Hello,Charles.I use your code,but my output is different.
Runing with 2,1,2,I see this:
image
Runing with 1,4,1,I see this:
image
The total of sum_solar_q is different,and the 90th percentile is different.I try to modified your code before L152,but I think your code is correct.Why this happen?

Thank you very much!Charles.

I am not able to reproduce this. I get the same results for 2,1,2 and 1,4,1

2,1,2:
212.txt (45.8 KB)

1,4,1
141.txt (53.1 KB)

1_pulse.zip (46.3 MB)

Charles,I modified the geometric features of the model.The results appear different.
Run with 1,4,1:


Run with 2,1,2:

There is a slight difference in the output data.

Also, during the run I encountered the following error:
b217cef2cd74e7d43f03a444760d2a6

Hi. I ran this case with nodes=1,4,1 and nodes=2,2,2. In both cases the computation of the 90th percentile resulted in the same value, 1.2155E-002.

The screen grabs you posted look like screenshots of monitor CSV files.
This seems to be a monitor of des_usr_var(2). It’s always better to attach files vs screen-grabs.

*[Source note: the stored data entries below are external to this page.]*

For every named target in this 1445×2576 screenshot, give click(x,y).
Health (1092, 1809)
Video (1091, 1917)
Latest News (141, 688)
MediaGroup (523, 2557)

I can reproduce this result - with the 2,1,2 decomposition I get

# Run type: NEW
# Monitor type: Sum over region, Volume =   0.33080211E-01
# "Time","des_usr_var(2)" 
    0.0000000    ,    0.0000000    
   0.10444444E-02,    17416.242  

while with 1,4,1 I get

# Run type: NEW
# Monitor type: Sum over region, Volume =   0.33080211E-01
# "Time","des_usr_var(2)" 
    0.0000000    ,    0.0000000    
   0.10444444E-02,    17381.607    

It looks like somehow your computation of des_usr_var is dependent on the domain composition. This is not due to the 90th percentile calculation, however - if you look at y_90 it’s the same regardless of the nodes* setting.
You have to review the computation of des_usr_var

I suppose it’s also possible that there’s a problem in the monitor code for “Sum over region” in the case of DMP. To test that we can try setting des_usr_var(2,LL) to a known quantity (e.g. 1) and see if the sum depends on the nodes* setting.

If I set des_usr_var(2,LL) = 1 in des_thermo_newvalues.f then I get 38558 for the sum regardless of domain decomposition. So I think it has to be in your computation of des_usr_var.